Substructure search (SSS) is a method to retrieve from a database only those chemicals matching a pattern of atoms and bonds which a user specifies. It is an application of graph theory, specifically subgraph matching in which the query is a hydrogen-depleted molecular graph. The mathematical foundations for the method were laid in the 1870s, when it was suggested that chemical structure drawings were equivalent to graphs with atoms as vertices and bonds as edges. SSS is now a standard part of cheminformatics and is widely used by pharmaceutical chemists in drug discovery.

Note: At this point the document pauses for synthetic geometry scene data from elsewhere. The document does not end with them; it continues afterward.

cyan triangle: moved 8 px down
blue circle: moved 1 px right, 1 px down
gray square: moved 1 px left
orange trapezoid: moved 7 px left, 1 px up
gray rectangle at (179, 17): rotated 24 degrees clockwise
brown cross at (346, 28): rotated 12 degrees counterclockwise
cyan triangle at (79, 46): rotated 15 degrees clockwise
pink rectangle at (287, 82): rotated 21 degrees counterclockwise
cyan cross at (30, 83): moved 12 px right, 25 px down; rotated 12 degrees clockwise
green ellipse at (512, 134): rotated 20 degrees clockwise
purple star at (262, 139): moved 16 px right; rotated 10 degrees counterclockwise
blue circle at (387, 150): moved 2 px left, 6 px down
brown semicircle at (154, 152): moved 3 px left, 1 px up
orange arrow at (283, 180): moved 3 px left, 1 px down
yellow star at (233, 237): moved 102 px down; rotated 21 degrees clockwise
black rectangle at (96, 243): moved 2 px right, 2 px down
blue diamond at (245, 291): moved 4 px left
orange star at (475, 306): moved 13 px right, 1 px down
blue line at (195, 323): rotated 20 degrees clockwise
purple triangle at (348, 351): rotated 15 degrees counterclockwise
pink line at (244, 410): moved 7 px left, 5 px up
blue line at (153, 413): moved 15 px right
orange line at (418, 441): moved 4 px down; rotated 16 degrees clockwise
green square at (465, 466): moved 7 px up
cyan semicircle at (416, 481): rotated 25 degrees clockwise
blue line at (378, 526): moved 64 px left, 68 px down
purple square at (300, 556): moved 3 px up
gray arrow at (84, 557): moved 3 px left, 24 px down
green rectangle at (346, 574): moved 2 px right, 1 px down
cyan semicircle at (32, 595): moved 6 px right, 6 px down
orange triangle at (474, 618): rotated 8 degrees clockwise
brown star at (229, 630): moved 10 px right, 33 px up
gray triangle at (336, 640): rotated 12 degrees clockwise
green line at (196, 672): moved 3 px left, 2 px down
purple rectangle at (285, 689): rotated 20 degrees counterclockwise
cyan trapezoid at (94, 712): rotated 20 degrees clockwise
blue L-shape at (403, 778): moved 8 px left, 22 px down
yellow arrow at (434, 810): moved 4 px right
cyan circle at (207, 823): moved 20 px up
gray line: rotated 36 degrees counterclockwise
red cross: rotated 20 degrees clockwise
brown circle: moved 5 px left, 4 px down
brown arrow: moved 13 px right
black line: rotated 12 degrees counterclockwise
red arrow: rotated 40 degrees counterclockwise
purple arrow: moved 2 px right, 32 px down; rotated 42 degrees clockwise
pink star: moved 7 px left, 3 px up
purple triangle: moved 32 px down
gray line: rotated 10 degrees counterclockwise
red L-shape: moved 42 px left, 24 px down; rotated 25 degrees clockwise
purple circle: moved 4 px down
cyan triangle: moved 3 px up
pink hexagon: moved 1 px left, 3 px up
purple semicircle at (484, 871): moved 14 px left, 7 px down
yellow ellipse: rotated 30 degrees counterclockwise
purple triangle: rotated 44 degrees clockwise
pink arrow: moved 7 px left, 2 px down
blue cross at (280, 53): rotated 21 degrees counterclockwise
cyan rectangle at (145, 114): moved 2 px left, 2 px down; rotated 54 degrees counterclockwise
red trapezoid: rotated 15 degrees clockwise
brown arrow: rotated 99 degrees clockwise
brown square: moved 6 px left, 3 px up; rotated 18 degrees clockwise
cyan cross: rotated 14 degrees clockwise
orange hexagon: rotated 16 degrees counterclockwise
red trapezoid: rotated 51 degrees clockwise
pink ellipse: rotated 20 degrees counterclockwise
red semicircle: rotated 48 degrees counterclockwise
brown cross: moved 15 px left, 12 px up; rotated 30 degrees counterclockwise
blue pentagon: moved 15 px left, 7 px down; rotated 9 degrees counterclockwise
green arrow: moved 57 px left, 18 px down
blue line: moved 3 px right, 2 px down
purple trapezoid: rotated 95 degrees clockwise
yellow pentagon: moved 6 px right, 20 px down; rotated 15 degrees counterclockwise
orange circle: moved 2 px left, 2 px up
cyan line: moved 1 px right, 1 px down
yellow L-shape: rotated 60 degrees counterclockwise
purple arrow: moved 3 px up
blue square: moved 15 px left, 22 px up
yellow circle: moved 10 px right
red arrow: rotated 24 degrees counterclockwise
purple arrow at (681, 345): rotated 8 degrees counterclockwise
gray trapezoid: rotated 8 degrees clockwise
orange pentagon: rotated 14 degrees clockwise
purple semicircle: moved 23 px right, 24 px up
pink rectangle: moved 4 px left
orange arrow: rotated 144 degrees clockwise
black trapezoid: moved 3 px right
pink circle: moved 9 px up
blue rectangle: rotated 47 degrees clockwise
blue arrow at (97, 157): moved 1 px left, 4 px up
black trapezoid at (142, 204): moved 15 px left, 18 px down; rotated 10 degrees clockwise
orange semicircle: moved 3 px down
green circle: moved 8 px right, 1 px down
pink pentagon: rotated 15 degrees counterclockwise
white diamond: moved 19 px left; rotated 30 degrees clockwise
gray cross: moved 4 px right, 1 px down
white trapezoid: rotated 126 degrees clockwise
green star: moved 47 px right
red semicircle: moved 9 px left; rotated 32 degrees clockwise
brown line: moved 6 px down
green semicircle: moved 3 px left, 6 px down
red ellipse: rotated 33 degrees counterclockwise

There are many commercial systems that provide SSS, typically having a graphical user interface and chemical drawing software. Large publicly-available databases like PubChem and ChemSpider can be searched this way, as can Wikipedia's articles describing individual chemicals.
Definitions
Substructure search is used to retrieve from a database of chemicals those which contain the pattern of atoms and bonds specified by a user. It is implemented using a specialist type of query language and in real-world applications the search may be further constrained using logical operators on additional data held in the database. Thus "return all carboxylic acids where a sample of >1 g is available".[1][2] One definition of "substructure" was provided in 2008: "given two chemical structures A and B, if structure A is fully contained in structure B, then A is a substructure of B, while B is a superstructure of A."[3]
molecular graph: The graph with differently labelled (coloured) vertices (chromatic graph) which represent different kinds of atoms and differently labelled (coloured) edges related to different types of bonds. Within the topological electron distribution theory, a complete network of the bond paths for a given nuclear configuration.[4]
In this definition, the word "structure" is not synonymous with "compound". If it were, the structure for ethanol, CH3CH2OH would not be a substructure of propanol, CH3CH2CH2OH, since the terminal CH3 of ethanol is not fully contained at the propanol chain two atoms away from the OH group. Instead the query structure is, formally, a hydrogen-depleted molecular graph. The search is thus for substances which contain three atoms and two single bonds connected as C–C–O. Propanol is a "hit", as is diethyl ether, with C–C–O–C–C. If a user wished to limit the hits to alcohols, then the query structure would have to be drawn with an "explicit hydrogen", as C–C–O–H and ether would no longer match.[1] In mathematical terms, finding substructures is an application of graph theory, specifically subgraph matching.[5]
Examples
Standard conventions used when chemists draw chemical structures[6] need to be considered when implementing substructure search. Historically, the representation of tautomer[7] forms and stereochemistry[8] has posed difficulties. This can be illustrated using histidine.[9]
The top row shows the standard two-dimensional chemical drawing for (S)-histidine (the natural isomer of this amino acid), its enantiomer (R)-histidine and a drawing which conventionally indicates the racemic mixture of equal amounts of the R and S forms.[10] The bottom row shows the same three compounds with the imidazole ring drawn in its alternative tautomer form. For histidine, it has been experimentally determined by 15N NMR spectroscopy that the 1-H tautomer is preferred over the 3-H form in samples.[11] Choice of representation for storage in a database can influence substucture searches. All six drawings are hits for a propanol substructure C–C–C–O, as shown in red. However, only the top row would, apparently, be a hit for the blue substructure of 1-H imidazole-4-methyl, as this is not fully contained in the other three compounds. In fact, each vertical pair is the same chemical substance: tautomers in general cannot be isolated as separate samples.[7] In modern databases, substances are held in a single canonical form, with checks made for uniqueness. The InChIKey provides one way to do this.[9] (S)-Histidine's standard key is HNDVDQJCIGZPNO-YFKPBYRVSA-N,[12] (R)-histidine's key is HNDVDQJCIGZPNO-RXMQYKEDSA-N[13] and (RS)-histidine's is HNDVDQJCIGZPNO-UHFFFAOYSA-N.[14] The first block of 14 letters is identical for all these substances, as it encodes the molecular graph.[9]
Query interfaces and search algorithms
Most substructure search systems present the user with a graphical user interface with a chemical structure drawing component. Query structures may contain bonding patterns such as "single/aromatic" or "any" to provide flexibility. Similarly, the vertices which in an actual compound would be a specific atom may be replaced with an atom list in the query. Cis–trans isomerism at double bonds is catered for by giving a choice of retrieving only the E form, the Z form, or both.[1][15]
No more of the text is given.